This is still the Netherlands. Bikes had a presence even in the early years. Rotterdam’s tram service began with horse-drawn trams in 1879 and has been upgraded and expanded through the decades.
As a result, Rotterdam felt more like London than I expected.
The Rotterdam zeal to build brave and repeatedly reflected a broader change in design philosphy which shifted towards being more people-centred. The city’s architecture and design musem had an exhibition explaining this cultural change which affected all aspects of life.
Rotterdam felt definitely Dutch contemporary - there’s a high proportion of cycling by international standards - but with a flavour of London.
I was reflecting on what to take from this visit and came across this video by Dutch commentator. Despite the screenshot, this is about far more than bicycles.
Rotterdam has gone through more change than most Dutch cities - that’s Amsterdam and Utrecht coughing in the corner. Much of the Dutch feels strikingly recognisable:
As cities grow, there is simply not enough physical room for everyone to rely on private cars. Transformation begins with the realization that space must be redistributed because ‘there is not enough room for everything’
Efforts to remove cars often face strong pushback from across the political spectrum and from local shopkeepers who fear a loss in turnover. However, experience shows these concerns often fade as the benefits of the changes become visible.
Contrary to fears of retail decline, car-free areas tend to attract more visitors who stay longer and spend more time at cafes and shops. Retailers often benefit from increased footfall and ‘longer stays’ in these quieter, greener environments.

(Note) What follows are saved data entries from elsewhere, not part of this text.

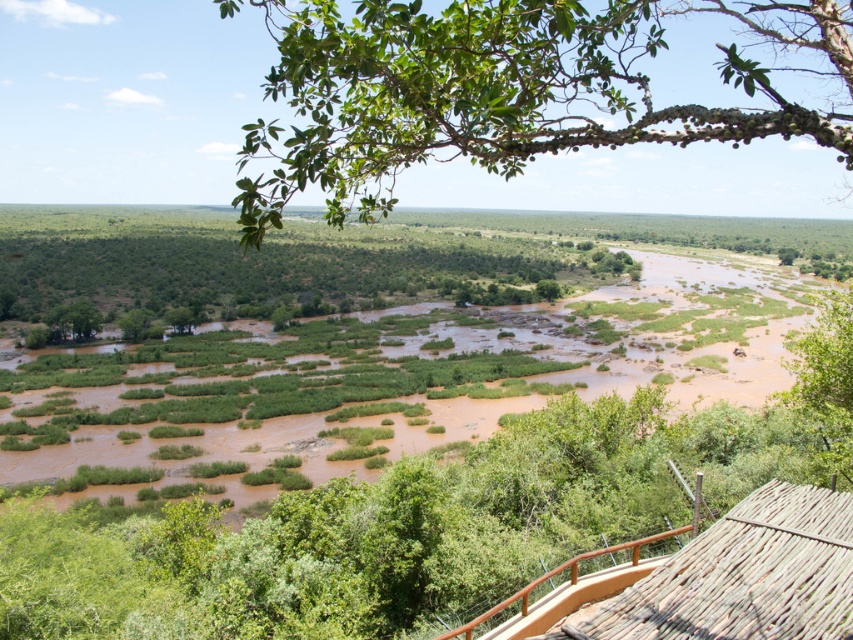 You are an architect designing a new ecofriendly viewing platform. You need to ensure that the green leafy branch at upper center and the brown wood railing at lower right do not block each other. Based on their widths, which one is wider?

The green leafy branch at upper center might be wider than brown wood railing at lower right, so the green leafy branch at upper center is likely wider and could potentially block the view of the brown wood railing at lower right if not positioned carefully. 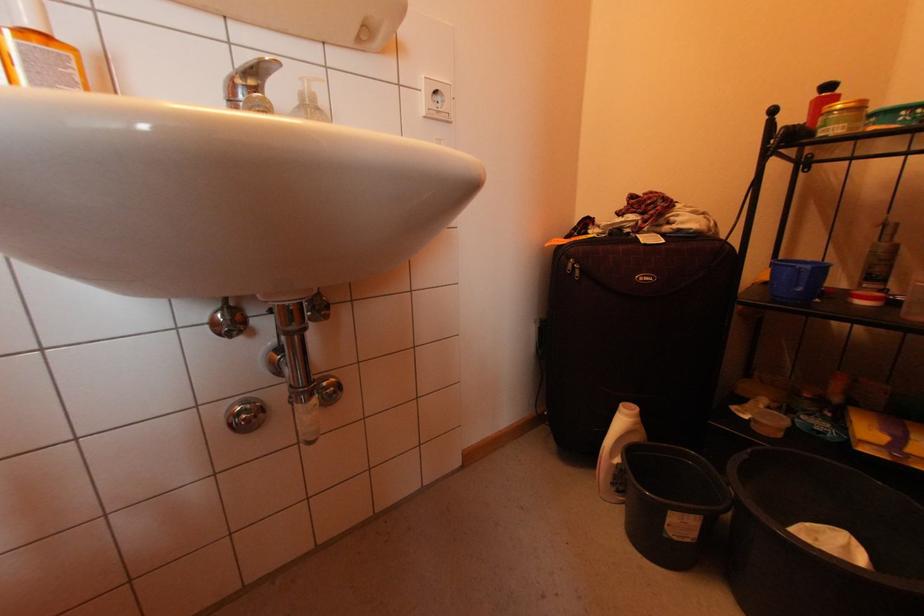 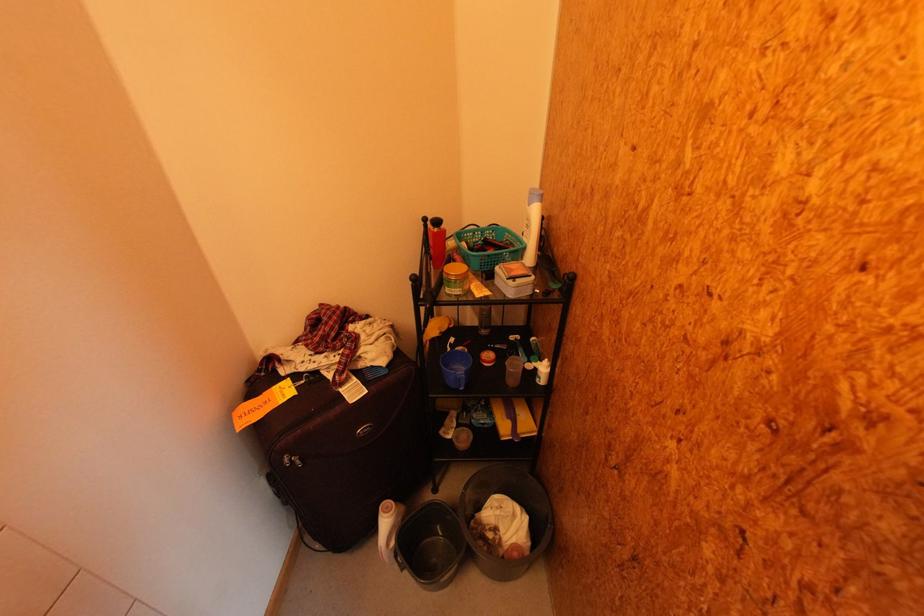 Where in the second image is the point corresponding to (x=616, y=456) from the first image?

(393, 546) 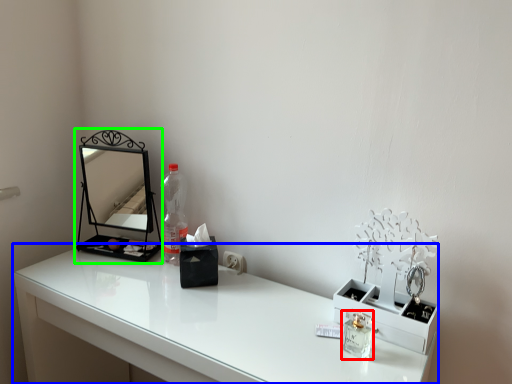 Question: Based on their relative distances, which object is farther from perfume (highlighted by a red box)? Choose from table (highlighted by a blue box) and medicine cabinet (highlighted by a green box).

Choices:
 (A) table
 (B) medicine cabinet

Answer: (B) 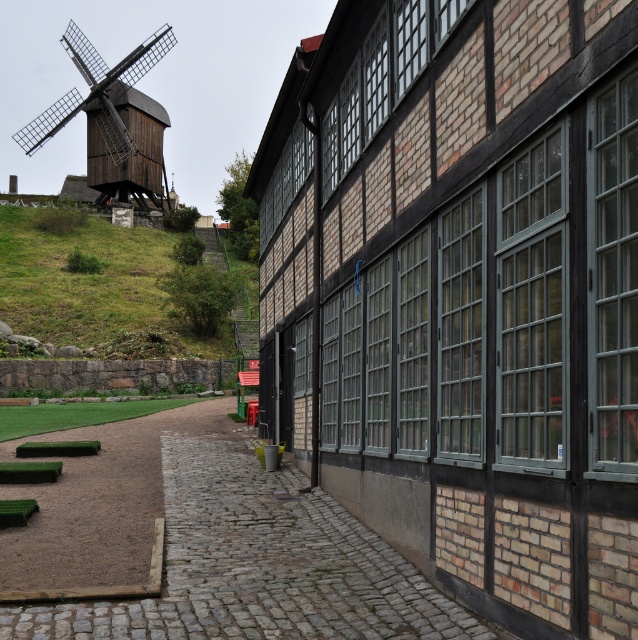 You are standing at the center of the image and want to walk towards the cobblestone path at lower left. Which direction should you move in to reach it?

You should move towards the lower left direction to reach the cobblestone path at lower left as it is located at point (216, 548).

In the scene shown: You are standing at the entrance of the building and want to walk towards the wooden windmill at left. Which direction should you turn to avoid stepping on the green grass at lower left?

You should turn to the left to avoid stepping on the green grass at lower left because the green grass at lower left is to the right of the wooden windmill at left, meaning the windmill is to the left of the grass. Turning left would direct you away from the grass towards the windmill. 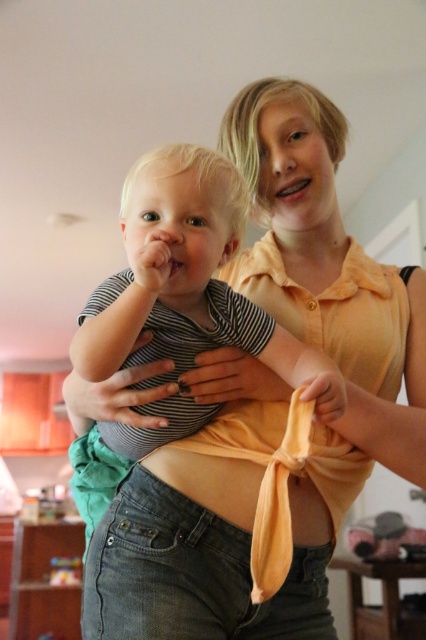 You are designing a costume for a play and need to decide which fabric to use. The striped fabric shirt at center and the orange fabric at center are both available. If you want to use the larger piece of fabric, which one should you choose?

The striped fabric shirt at center is bigger than orange fabric at center, so you should choose the striped fabric shirt at center as the larger piece of fabric.

You are a photographer adjusting your camera settings to focus on the striped fabric shirt at center and the orange fabric at center. Which object should you focus on first to ensure it appears sharp in the photo?

The striped fabric shirt at center is closer to the viewer than the orange fabric at center, so you should focus on the striped fabric shirt at center first to ensure it appears sharp. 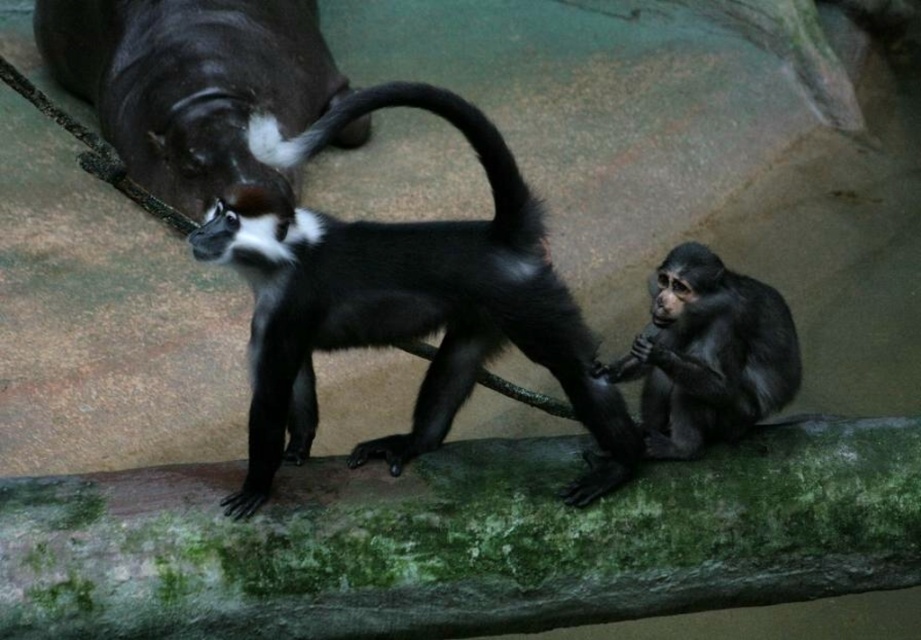 Question: Observing the image, what is the correct spatial positioning of black glossy monkey at center in reference to shiny black monkey at upper left?

Choices:
 (A) below
 (B) above

Answer: (A)

Question: Is black glossy monkey at center below shiny black monkey at upper left?

Choices:
 (A) yes
 (B) no

Answer: (A)

Question: Which of these objects is positioned farthest from the black glossy tail at center?

Choices:
 (A) shiny black monkey at center
 (B) shiny black monkey at upper left
 (C) black glossy monkey at center

Answer: (B)

Question: Which object is closer to the camera taking this photo?

Choices:
 (A) black glossy tail at center
 (B) shiny black monkey at center
 (C) black glossy monkey at center
 (D) shiny black monkey at upper left

Answer: (C)

Question: In this image, where is shiny black monkey at upper left located relative to black glossy tail at center?

Choices:
 (A) right
 (B) left

Answer: (B)

Question: Among these points, which one is nearest to the camera?

Choices:
 (A) click(607, 394)
 (B) click(218, 102)
 (C) click(502, 161)
 (D) click(659, 346)

Answer: (C)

Removing thousands of parking spaces allows cities to create wider pavements, play areas, and green spaces.
Replacing tarmac with trees and planting provides essential cooling (cities can be 5°C warmer than surrounding areas) and improves drainage during heavy rain.
Reducing car volume and speeds is a direct strategy for reducing serious injuries to cyclists and pedestrians in urban traffic.
That third point about retail is interesting. Barnes is not a city, but an urban village within one. Bridged is not proposing sweeping car-free districts by 2050. The argument is subtler: fewer cars overall, and selective car-free moments — certain streets, certain hours, certain days — becoming more normal over time. More on this later in the year. The expectation is - in line with expereicne to date in Barnes and the Dutch feedback - this should strengthen our four retail parades not diminish them.
One final observation.
After walking for hours — 25,000 steps on several days — I realised my fascination was not with the buildings themselves, impressive as many are.
It was with what happens between them.
The streets.
The pavements.
The spaces where urban life actually unfolds.
In Rotterdam, these did not feel like corridors.
They felt like places to connect with others. To belong.